View on GitHub

DigitalDistortion

Final code and writeup for my Winter 2022 Music Technology final project

Recreating Common Digital Distortion Effects

Overview

For my final project this semester in MUMT 307, I decided to create a distortion effect program. The program is implemented as a generator within the STK platform, providing a tick level interface for producing distorted audio from a provided sample source.

Objectives

My goal with this project was to recreate, as accurately as possible, a variety of common ways I have experienced distorted digital audio in my day to day life. Specifically I wanted to recreate the effects of Bluetooth headphones far from their source, and voice call and audio streaming with poor connection. Particularly, I wanted to create a way to apply these effects with easily parameterized amounts of distortion to arbitrary audio sources.

Implementation

I implemented the plugin as a C++ program, compiled for Linux. In its simplest form, the program can be run on its own from the command line, with a file name and a variety of parameters provided, and will play back the audio file distorted according to the parameters provided. The program implements two different modes of distortion, corresponding to two different audio codecs, SBC and OPUS.

The parameters supplied to the program (aside from a sample and a time selection for how much of it to play) include the format, a rate at which to drop packets (which can just be 0) and a bitrate quality selector. The selector for bitrates is designed on a scale from 0-10, with values chosen to provided roughly similar levels of quality for each format.

Selector Value SBC Bitrate OPUS Bitrate
0 50000 500
1 60000 1000
2 70000 2000
3 80000 3000
4 90000 4000
5 100000 5000
6 110000 6000
7 120000 7000
8 130000 8000
9 140000 9000
10 150000 10000

With the parameters and audio source having been set, the program concatenatively constructs a system call to FFMPEG and opens a pipe to it, such that the audio source provided will be filtered through the specified codecs and floating point samples output to the pipe. The program then can read a sample from the pipe each time a tick call comes through its STK interface, and provide it to whatever further use it will go to.

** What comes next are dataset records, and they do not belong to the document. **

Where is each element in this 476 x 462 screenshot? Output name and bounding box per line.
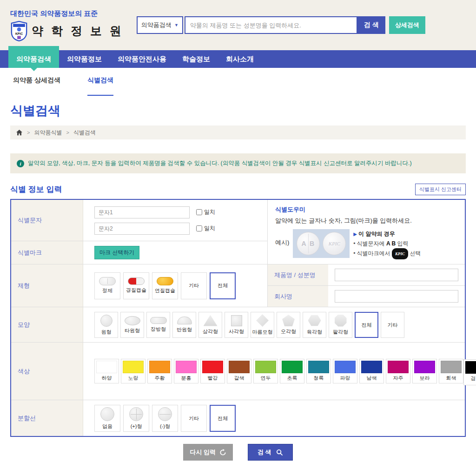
breadcrumb-item[interactable]: 식별검색 (73, 129, 96, 137)
shape-option[interactable]: 장방형 (146, 312, 170, 338)
char1-input[interactable] (94, 206, 190, 218)
score-line-option[interactable]: 전체 (210, 405, 236, 432)
shape-option-label: 삼각형 (203, 328, 218, 335)
global-search-button[interactable]: 검 색 (357, 16, 385, 34)
color-swatch (229, 361, 250, 373)
shape-option[interactable]: 원형 (94, 312, 118, 338)
subnav-item[interactable]: 식별검색 (87, 76, 113, 96)
row-dosage-form: 제형 정제 경질캡슐 (11, 264, 267, 307)
shape-option[interactable]: 팔각형 (329, 312, 352, 338)
color-swatch (308, 361, 329, 373)
row-shape: 모양 원형 타원형 장방형 (11, 307, 465, 342)
shape-option[interactable]: 마름모형 (251, 312, 274, 338)
row-label-color: 색상 (11, 343, 83, 400)
shape-option[interactable]: 오각형 (277, 312, 300, 338)
dosage-option[interactable]: 정제 (94, 272, 120, 299)
row-label-score: 분할선 (11, 400, 83, 436)
home-icon[interactable] (16, 129, 23, 136)
color-option-label: 청록 (314, 375, 324, 382)
square-icon (231, 315, 242, 326)
score-line-option-label: 없음 (102, 423, 112, 430)
dosage-option[interactable]: 기타 (181, 272, 207, 299)
search-category-select[interactable]: 의약품검색 ▼ (137, 16, 183, 34)
circle-icon (100, 315, 112, 327)
helper-description: 알약에 있는 글자나 숫자, 그림(마크)을 입력하세요. (275, 217, 457, 225)
subnav-item[interactable]: 의약품 상세검색 (13, 76, 60, 96)
identification-form: 식별문자 일치 일치 (10, 199, 466, 437)
score-line-option[interactable]: (-)형 (152, 405, 178, 432)
color-option-label: 빨강 (208, 375, 218, 382)
shape-option-label: 마름모형 (252, 329, 273, 336)
octagon-icon (335, 315, 347, 327)
semicircle-icon (177, 317, 192, 324)
info-notice-text: 알약의 모양, 색상, 마크, 문자 등을 입력하여 제품명을 검색할 수 있습… (28, 159, 412, 167)
char2-match-checkbox[interactable] (196, 225, 202, 231)
nav-item[interactable]: 의약품정보 (59, 50, 110, 68)
nav-item[interactable]: 회사소개 (218, 50, 262, 68)
capsule-hard-icon (128, 277, 145, 285)
dosage-option-label: 정제 (102, 287, 112, 294)
company-name-input[interactable] (335, 290, 458, 303)
color-option[interactable]: 연두 (253, 359, 278, 383)
char1-match-checkbox[interactable] (196, 209, 202, 215)
page-title: 식별검색 (10, 102, 466, 119)
global-search-input[interactable] (185, 16, 357, 34)
color-option[interactable]: 회색 (439, 359, 463, 383)
search-category-value: 의약품검색 (141, 21, 172, 29)
shape-option[interactable]: 기타 (381, 312, 404, 338)
shape-option[interactable]: 타원형 (120, 312, 144, 338)
shape-option-label: 기타 (388, 322, 398, 329)
dosage-option[interactable]: 연질캡슐 (152, 272, 178, 299)
color-option[interactable]: 주황 (147, 359, 172, 383)
shape-option[interactable]: 육각형 (303, 312, 326, 338)
color-option[interactable]: 자주 (386, 359, 410, 383)
main-nav: 의약품검색 의약품정보 의약품안전사용 학술정보 회사소개 (0, 50, 476, 68)
color-option[interactable]: 남색 (359, 359, 384, 383)
color-option[interactable]: 하양 (94, 359, 119, 383)
breadcrumb-item[interactable]: 의약품식별 (34, 129, 62, 137)
color-option-label: 검정 (471, 375, 476, 382)
shape-option[interactable]: 삼각형 (198, 312, 222, 338)
select-mark-button[interactable]: 마크 선택하기 (94, 246, 139, 259)
color-option[interactable]: 분홍 (174, 359, 198, 383)
brand-logo[interactable]: KPIC 약 학 정 보 원 (10, 21, 124, 41)
product-name-input[interactable] (335, 269, 458, 281)
color-option-label: 회색 (446, 375, 456, 382)
score-line-option-label: 기타 (189, 415, 199, 422)
nav-item[interactable]: 학술정보 (174, 50, 218, 68)
score-line-option[interactable]: 없음 (94, 405, 120, 432)
global-search-bar: 의약품검색 ▼ 검 색 상세검색 (137, 16, 425, 34)
score-line-option[interactable]: (+)형 (123, 405, 149, 432)
color-swatch (361, 361, 382, 373)
shape-option[interactable]: 전체 (355, 312, 378, 338)
nav-item[interactable]: 의약품안전사용 (110, 50, 174, 68)
advanced-search-button[interactable]: 상세검색 (389, 16, 425, 34)
color-option[interactable]: 검정 (463, 359, 476, 385)
shape-option[interactable]: 사각형 (225, 312, 248, 338)
report-center-button[interactable]: 식별표시 신고센터 (415, 184, 466, 195)
color-option[interactable]: 보라 (412, 359, 437, 383)
dosage-option-label: 전체 (218, 282, 228, 289)
color-option[interactable]: 파랑 (333, 359, 357, 383)
color-option[interactable]: 청록 (306, 359, 331, 383)
char2-match: 일치 (196, 224, 215, 232)
score-plus-icon (129, 407, 143, 421)
form-actions: 다시 입력 검 색 (0, 444, 476, 461)
char-inputs: 일치 일치 (83, 200, 267, 241)
color-option-label: 보라 (420, 375, 430, 382)
score-line-option[interactable]: 기타 (181, 405, 207, 432)
char2-input[interactable] (94, 223, 190, 235)
search-button[interactable]: 검 색 (248, 444, 293, 461)
color-option[interactable]: 갈색 (227, 359, 251, 383)
dosage-option[interactable]: 경질캡슐 (123, 272, 149, 299)
dosage-option[interactable]: 전체 (210, 272, 236, 299)
nav-item[interactable]: 의약품검색 (8, 46, 59, 68)
color-option[interactable]: 초록 (280, 359, 304, 383)
row-label-char: 식별문자 (11, 200, 83, 241)
reset-button[interactable]: 다시 입력 (183, 444, 233, 461)
color-option[interactable]: 노랑 (121, 359, 145, 383)
char1-match: 일치 (196, 208, 215, 216)
shape-option[interactable]: 반원형 (172, 312, 196, 338)
nav-item-label: 의약품검색 (16, 55, 51, 63)
color-option[interactable]: 빨강 (200, 359, 225, 383)
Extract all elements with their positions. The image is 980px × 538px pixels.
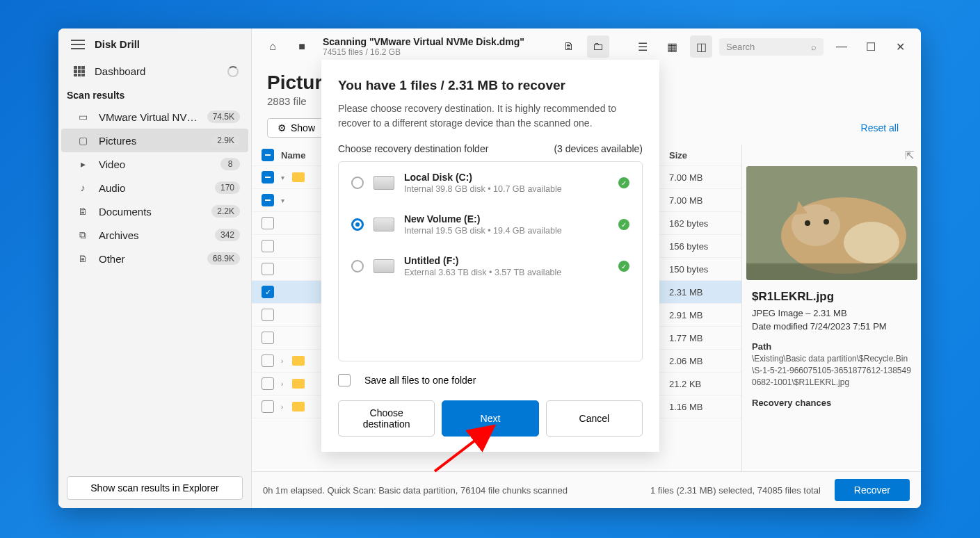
sidebar-item-archives[interactable]: ⧉ Archives 342 bbox=[61, 223, 248, 247]
loading-spinner-icon bbox=[227, 66, 239, 77]
menu-icon[interactable] bbox=[71, 40, 85, 49]
row-checkbox[interactable] bbox=[262, 194, 274, 206]
search-icon: ⌕ bbox=[811, 42, 817, 52]
dashboard-icon bbox=[74, 66, 85, 77]
destination-name: New Volume (E:) bbox=[404, 213, 609, 225]
filter-icon: ⚙ bbox=[278, 122, 287, 133]
file-icon[interactable]: 🗎 bbox=[558, 35, 580, 58]
recover-button[interactable]: Recover bbox=[835, 479, 910, 501]
sidebar-header: Disk Drill bbox=[58, 28, 251, 60]
row-checkbox[interactable] bbox=[262, 263, 274, 275]
destination-option[interactable]: Local Disk (C:) Internal 39.8 GB disk • … bbox=[339, 162, 642, 204]
sidebar-item-label: VMware Virtual NVMe... bbox=[99, 111, 198, 123]
preview-modified: Date modified 7/24/2023 7:51 PM bbox=[752, 321, 911, 332]
folder-icon bbox=[292, 402, 305, 411]
save-all-checkbox[interactable] bbox=[338, 374, 351, 386]
preview-type: JPEG Image – 2.31 MB bbox=[752, 308, 911, 318]
stop-icon[interactable]: ■ bbox=[291, 35, 313, 58]
row-checkbox[interactable] bbox=[262, 400, 274, 413]
row-checkbox[interactable] bbox=[262, 217, 274, 229]
folder-icon bbox=[292, 172, 305, 182]
disk-icon bbox=[373, 259, 394, 273]
popout-icon[interactable]: ⇱ bbox=[905, 149, 914, 162]
sidebar-item-label: Video bbox=[99, 158, 211, 170]
row-size: 2.91 MB bbox=[669, 310, 732, 320]
row-size: 162 bytes bbox=[669, 218, 732, 229]
row-size: 7.00 MB bbox=[669, 172, 732, 183]
row-checkbox[interactable] bbox=[262, 332, 274, 344]
destination-option[interactable]: New Volume (E:) Internal 19.5 GB disk • … bbox=[339, 204, 642, 245]
sidebar: Disk Drill Dashboard Scan results ▭ VMwa… bbox=[58, 28, 252, 508]
modal-actions: Choose destination Next Cancel bbox=[338, 400, 643, 437]
row-size: 1.77 MB bbox=[669, 333, 732, 343]
column-size[interactable]: Size bbox=[669, 150, 732, 161]
sidebar-item-pictures[interactable]: ▢ Pictures 2.9K bbox=[61, 129, 248, 152]
save-all-checkbox-row[interactable]: Save all files to one folder bbox=[338, 374, 643, 386]
row-checkbox[interactable] bbox=[262, 309, 274, 321]
destination-radio[interactable] bbox=[351, 260, 364, 272]
preview-panel: ⇱ $R1LEKRL.jpg bbox=[741, 145, 921, 471]
svg-rect-6 bbox=[746, 263, 917, 280]
svg-point-3 bbox=[805, 220, 810, 226]
cancel-button[interactable]: Cancel bbox=[546, 400, 643, 437]
row-size: 150 bytes bbox=[669, 264, 732, 275]
preview-path: \Existing\Basic data partition\$Recycle.… bbox=[752, 353, 911, 388]
list-view-icon[interactable]: ☰ bbox=[632, 35, 654, 58]
maximize-button[interactable]: ☐ bbox=[860, 35, 882, 58]
row-checkbox[interactable] bbox=[262, 377, 274, 390]
show-filter-button[interactable]: ⚙ Show bbox=[267, 118, 326, 138]
close-button[interactable]: ✕ bbox=[889, 35, 911, 58]
sidebar-item-vmware-virtual-nvme-[interactable]: ▭ VMware Virtual NVMe... 74.5K bbox=[61, 105, 248, 129]
disk-icon bbox=[373, 176, 394, 190]
home-icon[interactable]: ⌂ bbox=[262, 35, 284, 58]
row-checkbox[interactable] bbox=[262, 286, 274, 298]
preview-body: $R1LEKRL.jpg JPEG Image – 2.31 MB Date m… bbox=[742, 280, 921, 419]
grid-view-icon[interactable]: ▦ bbox=[661, 35, 683, 58]
folder-icon[interactable]: 🗀 bbox=[587, 35, 609, 58]
expand-icon[interactable]: › bbox=[281, 403, 292, 411]
row-checkbox[interactable] bbox=[262, 171, 274, 184]
sidebar-dashboard[interactable]: Dashboard bbox=[58, 60, 251, 83]
other-icon: 🗎 bbox=[77, 254, 89, 263]
expand-icon[interactable]: › bbox=[281, 380, 292, 388]
sidebar-item-label: Archives bbox=[99, 229, 205, 241]
sidebar-item-label: Other bbox=[99, 253, 198, 265]
sidebar-item-video[interactable]: ▸ Video 8 bbox=[61, 152, 248, 176]
recovery-destination-modal: You have 1 files / 2.31 MB to recover Pl… bbox=[321, 60, 659, 452]
panel-view-icon[interactable]: ◫ bbox=[690, 35, 712, 58]
archive-icon: ⧉ bbox=[77, 230, 89, 240]
sidebar-item-other[interactable]: 🗎 Other 68.9K bbox=[61, 247, 248, 270]
destination-info: External 3.63 TB disk • 3.57 TB availabl… bbox=[404, 268, 609, 277]
select-all-checkbox[interactable] bbox=[262, 149, 274, 161]
row-size: 7.00 MB bbox=[669, 195, 732, 206]
folder-icon bbox=[292, 356, 305, 366]
row-size: 21.2 KB bbox=[669, 379, 732, 389]
modal-subheader: Choose recovery destination folder (3 de… bbox=[338, 143, 643, 154]
check-icon: ✓ bbox=[618, 177, 629, 188]
modal-description: Please choose recovery destination. It i… bbox=[338, 101, 643, 131]
expand-icon[interactable]: ▾ bbox=[281, 174, 292, 181]
destination-radio[interactable] bbox=[351, 177, 364, 189]
row-size: 156 bytes bbox=[669, 241, 732, 252]
modal-title: You have 1 files / 2.31 MB to recover bbox=[338, 78, 643, 93]
search-input[interactable]: Search ⌕ bbox=[719, 38, 824, 56]
next-button[interactable]: Next bbox=[442, 400, 538, 437]
destination-option[interactable]: Untitled (F:) External 3.63 TB disk • 3.… bbox=[339, 245, 642, 287]
row-checkbox[interactable] bbox=[262, 354, 274, 367]
sidebar-item-label: Documents bbox=[99, 206, 202, 218]
expand-icon[interactable]: ▾ bbox=[281, 197, 292, 204]
minimize-button[interactable]: — bbox=[830, 35, 853, 58]
check-icon: ✓ bbox=[618, 219, 629, 230]
show-in-explorer-button[interactable]: Show scan results in Explorer bbox=[67, 476, 243, 500]
row-checkbox[interactable] bbox=[262, 240, 274, 252]
check-icon: ✓ bbox=[618, 261, 629, 272]
sidebar-item-documents[interactable]: 🗎 Documents 2.2K bbox=[61, 199, 248, 223]
preview-path-label: Path bbox=[752, 341, 911, 352]
expand-icon[interactable]: › bbox=[281, 357, 292, 365]
sidebar-item-audio[interactable]: ♪ Audio 170 bbox=[61, 176, 248, 199]
reset-all-link[interactable]: Reset all bbox=[861, 122, 899, 133]
sidebar-item-badge: 2.9K bbox=[211, 134, 240, 147]
dashboard-label: Dashboard bbox=[95, 65, 218, 77]
choose-destination-button[interactable]: Choose destination bbox=[338, 400, 435, 437]
destination-radio[interactable] bbox=[351, 218, 364, 231]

A UML diagram of the interface of the generator is provided below:

A UML Diagram of the digital_distortion class

STK Interface

The program implements the STK generator interface, allowing other programs to use tick() on it like any other generator. Other aspects of the generator however must be set using the specific interface methods provided by the program, such as modifying the source or control parameters.

Interfacing With Codecs

The program uses the FFMPEG tool as a middleman between it and the implementations of the audio codecs themselves. FFMPEG provides us with a unified way to specify the parameters with which to encode the audio as well as a straightforward way to supply audio files to the codecs and extra single sample outputs. We make use of pipes, a standard Linux interprocess communication tool. The pipes allow us to, first of all, feed multiple FFMPEG calls through each other (for the purpose of encoding and then decoding to produce distortion), and then subsequently convert the floating point samples that FFMPEG outputs from raw binary to something easy to parse in C++ using od, a standard Unix tool. Finally we have a pipe within the program itself that reads the ultimate output from the chained system calls.

Results

My program effectively recreates the distortion effects I attempted to replicate. I’ll compare an example of its output to an actual example of my headphones distorting a signal. As well, I include some further examples of its effect on audio of various types.

Comparison

This is the raw sample I used:

This is the sample as it plays through my headphones in normal conditions:

This is the sample as it plays through my headphones, distanced from my computer and through a thick glass door:

This is the sample after being fed through my program:

More Examples

Here is an example of speech distorted with low bitrate OPUS:

Here is an example of heavily distorted pop music with the SBC protocol:

Here is an example of classical music distorted with low bitrate and packet dropping:

Issues And Solutions

The most challenging parts of this project were in the software engineering and planning phase. First of all, I had to do a fair amount of research to figure out which codecs I was even noticing distortion coming from, then figuring out a way to interface with them effectively. A major problem I encountered was that many of these codecs do not provide a standardized interface to interact with them programatically, and the documentation surrounding them is often sparse. As well, for the interfaces and libraries that are provided a large amount of boilerplate code would be required to get all the data in the correct formats for use with the codecs. I ultimately resolved this by making use of FFMPEG as an inbetween layer between my program and the codecs themselves.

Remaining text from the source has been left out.